What to do:
Restate every line of the data word for word, except for the images.

--- Source material Enclosed Below ---

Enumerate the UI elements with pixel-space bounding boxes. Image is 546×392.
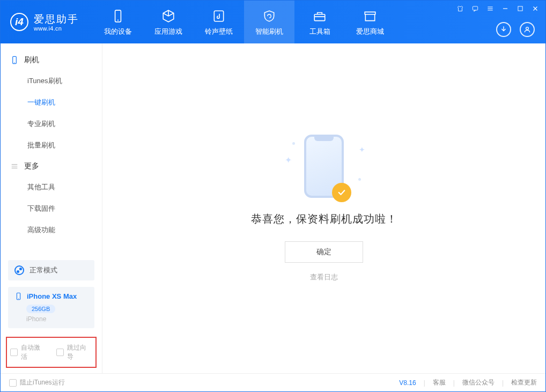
tab-label: 铃声壁纸 [205,27,233,36]
mode-label: 正常模式 [29,265,57,275]
device-phone-icon [14,292,23,300]
logo-text: 爱思助手 www.i4.cn [34,12,79,32]
tab-label: 我的设备 [104,27,132,36]
brand-name: 爱思助手 [34,12,79,26]
mode-icon [14,265,24,275]
success-message: 恭喜您，保资料刷机成功啦！ [251,212,397,226]
check-badge-icon [332,183,351,202]
tab-apps-games[interactable]: 应用游戏 [143,1,194,43]
confirm-button[interactable]: 确定 [285,241,363,263]
sidebar-item-itunes-flash[interactable]: iTunes刷机 [1,70,102,92]
support-link[interactable]: 客服 [433,378,446,387]
device-storage: 256GB [26,305,55,313]
tab-label: 工具箱 [309,27,330,36]
maximize-button[interactable] [515,4,525,13]
section-label: 刷机 [24,55,39,65]
block-itunes-label: 阻止iTunes运行 [20,378,65,387]
svg-point-8 [14,62,14,63]
device-type: iPhone [26,315,88,323]
shirt-icon[interactable] [455,4,465,13]
refresh-shield-icon [262,9,276,23]
sidebar-item-batch-flash[interactable]: 批量刷机 [1,135,102,156]
tab-smart-flash[interactable]: 智能刷机 [244,1,294,43]
download-button[interactable] [496,22,511,37]
dot-icon [358,178,361,181]
view-log-link[interactable]: 查看日志 [310,272,338,282]
auto-activate-label: 自动激活 [21,343,46,361]
header-bar: i4 爱思助手 www.i4.cn 我的设备 应用游戏 铃声壁纸 智能刷机 [1,1,545,43]
user-icon [523,25,532,34]
cube-icon [161,9,175,23]
feedback-icon[interactable] [470,4,480,13]
svg-point-1 [117,19,119,20]
close-button[interactable] [530,4,540,13]
checkbox-block-itunes[interactable] [9,379,17,387]
svg-point-10 [18,298,19,299]
sidebar-item-download-fw[interactable]: 下载固件 [1,198,102,219]
svg-rect-3 [314,14,325,20]
skip-guide-label: 跳过向导 [67,343,92,361]
download-icon [499,25,508,34]
mode-indicator[interactable]: 正常模式 [8,260,94,280]
store-icon [363,9,377,23]
phone-icon [10,56,19,64]
checkbox-skip-guide[interactable] [56,349,64,356]
logo-icon: i4 [10,13,28,31]
body: 刷机 iTunes刷机 一键刷机 专业刷机 批量刷机 更多 其他工具 下载固件 … [1,43,545,373]
sparkle-icon: ✦ [285,155,292,165]
svg-point-4 [526,27,529,30]
user-button[interactable] [520,22,535,37]
tab-label: 应用游戏 [154,27,182,36]
main-content: ✦ ✦ 恭喜您，保资料刷机成功啦！ 确定 查看日志 [102,43,545,373]
dot-icon [292,142,295,145]
check-update-link[interactable]: 检查更新 [511,378,537,387]
toolbox-icon [313,9,327,23]
svg-rect-6 [518,6,522,11]
version-label: V8.16 [399,379,416,387]
sidebar-section-flash: 刷机 [1,50,102,70]
svg-rect-2 [214,11,223,21]
music-file-icon [212,9,226,23]
tab-toolbox[interactable]: 工具箱 [294,1,345,43]
device-name: iPhone XS Max [27,292,77,300]
tab-store[interactable]: 爱思商城 [345,1,395,43]
sidebar: 刷机 iTunes刷机 一键刷机 专业刷机 批量刷机 更多 其他工具 下载固件 … [1,43,102,373]
checkbox-auto-activate[interactable] [10,349,18,356]
sidebar-item-advanced[interactable]: 高级功能 [1,219,102,241]
device-icon [111,9,125,23]
sidebar-section-more: 更多 [1,156,102,176]
flash-options-highlight: 自动激活 跳过向导 [6,337,97,368]
device-panel[interactable]: iPhone XS Max 256GB iPhone [8,287,94,328]
tab-my-device[interactable]: 我的设备 [93,1,143,43]
minimize-button[interactable] [500,4,510,13]
tab-label: 爱思商城 [356,27,384,36]
section-label: 更多 [24,161,39,171]
sidebar-item-pro-flash[interactable]: 专业刷机 [1,113,102,135]
wechat-link[interactable]: 微信公众号 [462,378,495,387]
success-illustration: ✦ ✦ [304,135,344,198]
window-controls [455,4,540,13]
account-icons [496,22,535,37]
list-icon [10,162,19,171]
menu-icon[interactable] [485,4,495,13]
tab-ringtone-wallpaper[interactable]: 铃声壁纸 [194,1,244,43]
status-bar: 阻止iTunes运行 V8.16 | 客服 | 微信公众号 | 检查更新 [1,373,545,391]
tab-label: 智能刷机 [255,27,283,36]
sidebar-item-other-tools[interactable]: 其他工具 [1,176,102,198]
logo-area: i4 爱思助手 www.i4.cn [1,12,88,32]
nav-tabs: 我的设备 应用游戏 铃声壁纸 智能刷机 工具箱 爱思商城 [93,1,395,43]
sidebar-item-oneclick-flash[interactable]: 一键刷机 [1,92,102,113]
sparkle-icon: ✦ [359,145,365,154]
svg-rect-5 [473,6,477,10]
app-window: i4 爱思助手 www.i4.cn 我的设备 应用游戏 铃声壁纸 智能刷机 [0,0,546,392]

--- End of Enclosed Source material ---

Result of this task:
Enumerate the UI elements with pixel-space bounding boxes. Image is 546×392.
tab-label: 铃声壁纸 [205,27,233,36]
mode-label: 正常模式 [29,265,57,275]
device-phone-icon [14,292,23,300]
logo-text: 爱思助手 www.i4.cn [34,12,79,32]
tab-label: 我的设备 [104,27,132,36]
brand-name: 爱思助手 [34,12,79,26]
mode-icon [14,265,24,275]
success-message: 恭喜您，保资料刷机成功啦！ [251,212,397,226]
check-badge-icon [332,183,351,202]
tab-apps-games[interactable]: 应用游戏 [143,1,194,43]
confirm-button[interactable]: 确定 [285,241,363,263]
sidebar-item-itunes-flash[interactable]: iTunes刷机 [1,70,102,92]
support-link[interactable]: 客服 [433,378,446,387]
device-storage: 256GB [26,305,55,313]
tab-label: 工具箱 [309,27,330,36]
maximize-button[interactable] [515,4,525,13]
section-label: 刷机 [24,55,39,65]
block-itunes-label: 阻止iTunes运行 [20,378,65,387]
svg-point-8 [14,62,14,63]
device-type: iPhone [26,315,88,323]
shirt-icon[interactable] [455,4,465,13]
refresh-shield-icon [262,9,276,23]
sidebar-item-batch-flash[interactable]: 批量刷机 [1,135,102,156]
tab-smart-flash[interactable]: 智能刷机 [244,1,294,43]
download-button[interactable] [496,22,511,37]
dot-icon [358,178,361,181]
view-log-link[interactable]: 查看日志 [310,272,338,282]
auto-activate-label: 自动激活 [21,343,46,361]
header-bar: i4 爱思助手 www.i4.cn 我的设备 应用游戏 铃声壁纸 智能刷机 [1,1,545,43]
user-icon [523,25,532,34]
cube-icon [161,9,175,23]
feedback-icon[interactable] [470,4,480,13]
svg-point-1 [117,19,119,20]
close-button[interactable] [530,4,540,13]
checkbox-block-itunes[interactable] [9,379,17,387]
svg-point-10 [18,298,19,299]
sidebar-item-download-fw[interactable]: 下载固件 [1,198,102,219]
svg-rect-3 [314,14,325,20]
skip-guide-label: 跳过向导 [67,343,92,361]
download-icon [499,25,508,34]
mode-indicator[interactable]: 正常模式 [8,260,94,280]
store-icon [363,9,377,23]
phone-icon [10,56,19,64]
checkbox-skip-guide[interactable] [56,349,64,356]
logo-icon: i4 [10,13,28,31]
body: 刷机 iTunes刷机 一键刷机 专业刷机 批量刷机 更多 其他工具 下载固件 … [1,43,545,373]
sparkle-icon: ✦ [285,155,292,165]
svg-point-4 [526,27,529,30]
user-button[interactable] [520,22,535,37]
tab-label: 应用游戏 [154,27,182,36]
main-content: ✦ ✦ 恭喜您，保资料刷机成功啦！ 确定 查看日志 [102,43,545,373]
dot-icon [292,142,295,145]
check-update-link[interactable]: 检查更新 [511,378,537,387]
toolbox-icon [313,9,327,23]
svg-rect-6 [518,6,522,11]
version-label: V8.16 [399,379,416,387]
sidebar-section-flash: 刷机 [1,50,102,70]
svg-rect-2 [214,11,223,21]
music-file-icon [212,9,226,23]
tab-toolbox[interactable]: 工具箱 [294,1,345,43]
device-name: iPhone XS Max [27,292,77,300]
tab-store[interactable]: 爱思商城 [345,1,395,43]
sidebar: 刷机 iTunes刷机 一键刷机 专业刷机 批量刷机 更多 其他工具 下载固件 … [1,43,102,373]
checkbox-auto-activate[interactable] [10,349,18,356]
sidebar-item-advanced[interactable]: 高级功能 [1,219,102,241]
device-icon [111,9,125,23]
sidebar-section-more: 更多 [1,156,102,176]
flash-options-highlight: 自动激活 跳过向导 [6,337,97,368]
device-panel[interactable]: iPhone XS Max 256GB iPhone [8,287,94,328]
tab-my-device[interactable]: 我的设备 [93,1,143,43]
minimize-button[interactable] [500,4,510,13]
tab-label: 爱思商城 [356,27,384,36]
section-label: 更多 [24,161,39,171]
sidebar-item-pro-flash[interactable]: 专业刷机 [1,113,102,135]
wechat-link[interactable]: 微信公众号 [462,378,495,387]
success-illustration: ✦ ✦ [304,135,344,198]
window-controls [455,4,540,13]
account-icons [496,22,535,37]
list-icon [10,162,19,171]
menu-icon[interactable] [485,4,495,13]
tab-ringtone-wallpaper[interactable]: 铃声壁纸 [194,1,244,43]
status-bar: 阻止iTunes运行 V8.16 | 客服 | 微信公众号 | 检查更新 [1,373,545,391]
tab-label: 智能刷机 [255,27,283,36]
sidebar-item-other-tools[interactable]: 其他工具 [1,176,102,198]
logo-area: i4 爱思助手 www.i4.cn [1,12,88,32]
nav-tabs: 我的设备 应用游戏 铃声壁纸 智能刷机 工具箱 爱思商城 [93,1,395,43]
sidebar-item-oneclick-flash[interactable]: 一键刷机 [1,92,102,113]
sparkle-icon: ✦ [359,145,365,154]
svg-rect-5 [473,6,477,10]
app-window: i4 爱思助手 www.i4.cn 我的设备 应用游戏 铃声壁纸 智能刷机 [0,0,546,392]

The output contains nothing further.